Holderbach Stefan, Adam Lukas, Jayaram B, Wade Rebecca C, Mukherjee Goutam
Molecular and Cellular Modelling Group, Heidelberg Institute of Theoretical Studies, Heidelberg, Germany.
Institute of Pharmacy and Molecular Biotechnology (IPMB), Heidelberg University, Heidelberg, Germany.
Front Mol Biosci. 2020 Dec 17;7:601065. doi: 10.3389/fmolb.2020.601065. eCollection 2020.
The virtual screening of large numbers of compounds against target protein binding sites has become an integral component of drug discovery workflows. This screening is often done by computationally docking ligands into a protein binding site of interest, but this has the drawback of a large number of poses that must be evaluated to obtain accurate estimates of protein-ligand binding affinity. We here introduce a fast pre-filtering method for ligand prioritization that is based on a set of machine learning models and uses simple pose-invariant physicochemical descriptors of the ligands and the protein binding pocket. Our method, Rapid Screening with Physicochemical Descriptors + machine learning (RASPD+), is trained on PDBbind data and achieves a regression performance that is better than that of the original RASPD method and traditional scoring functions on a range of different test sets without the need for generating ligand poses. Additionally, we use RASPD+ to identify molecular features important for binding affinity and assess the ability of RASPD+ to enrich active molecules from decoys.

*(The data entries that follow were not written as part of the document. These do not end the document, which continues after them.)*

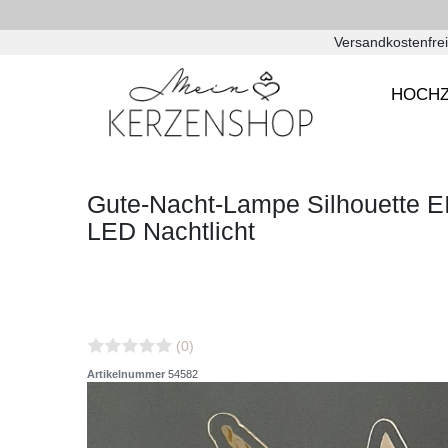
Versandkostenfrei
HOCHZ
Gute-Nacht-Lampe Silhouette E
LED Nachtlicht
(0)
Artikelnummer
54582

针对目标蛋白结合位点进行大量化合物的虚拟筛选已成为药物发现工作流程中不可或缺的一部分。这种筛选通常通过将配体计算对接至感兴趣的蛋白质结合位点来完成,但这样做存在一个缺点,即必须评估大量的构象才能获得蛋白质-配体结合亲和力的准确估计值。我们在此引入一种基于一组机器学习模型的快速预筛选方法,用于配体优先级排序,该方法使用配体和蛋白质结合口袋的简单构象不变物理化学描述符。我们的方法,即基于物理化学描述符+机器学习的快速筛选(RASPD+),在PDBbind数据上进行训练,并且在一系列不同测试集上实现了比原始RASPD方法和传统评分函数更好的回归性能,而无需生成配体构象。此外,我们使用RASPD+来识别对结合亲和力重要的分子特征,并评估RASPD+从诱饵中富集活性分子的能力。